Shropshire Star

Andy Richardson: 'Sunak is the man to see us through'

As the dust settles on this week’s budget, it’s entirely possible that the economy is in the hands of a genius.

Published
Rishi Sunak

Just when it looked like the Government had no rabbits left in the hat, Rishi Sunak delivered a hutch full. Intelligent, poised and down with the detail, the man wrongly perceived as the PM’s lapdog showed leadership.

Sunak has been the stand-out Parliamentarian during Covid-19.

The Treasury has saved millions of jobs through furlough, rescued whole sectors – the arts, being an obvious example – and now is now looking to stimulate the economy, safeguard jobs and promote economic growth. Rishi Sunak, take a bow.

In our region, we can look forward to the housing market spluttering into life thanks to the Stamp Duty holiday. Environmental improvements and the creation of new jobs will come as part of a £3 billion green energy programme.

Sunak’s creative Eat Out to Help Out project will assist the ailing hospitality sector while VAT cuts will help tourism. Sunak is making a material difference. He is saving jobs, businesses, livelihoods and communities.

He’s also schooling the man who appointed him: Boris Johnson. While Johnson is the perfect guy with whom to enjoy a pint, socially distanced, the blustering crowd pleaser is not made of the stuff that Sunak displays each time he steps up to the plate.

Sunak’s creative use of the Treasury’s levers, doubling staff at Job Centres, pouring money into 30,000 new traineeships and brilliantly providing a £1,000 to firms that retain staff following furlough, shows ingenuity.

We are the start of the longest, hardest economic road that any of us have ever known.

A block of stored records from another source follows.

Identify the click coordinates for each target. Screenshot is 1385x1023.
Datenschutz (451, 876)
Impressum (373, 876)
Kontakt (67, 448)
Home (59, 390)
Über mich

The man at the helm is perfectly equipped. Unlike Boris, Matt Hancock, Dominic Raab and Priti Patel, Sunak stays two steps ahead.

He’s proactive, rather than reactive; a man in control of his brief, with intelligence and skill and in whom all-comers might have confidence.

Sir Keir Starmer and Annaliese Dodds may well have been simultaneously impressed and dismayed: impressed that Sunak’s programme was full of ideas straight from their Keynesian book of economics and dismayed that they’d have been able to do no better.

He has outmanoeuvred all. There is much more to do. Lower tax receipts, higher unemployment and low productivity are the stuff of nightmares. Sunak, however, is the man to see us through. In his mid-term report, he achieves straight As.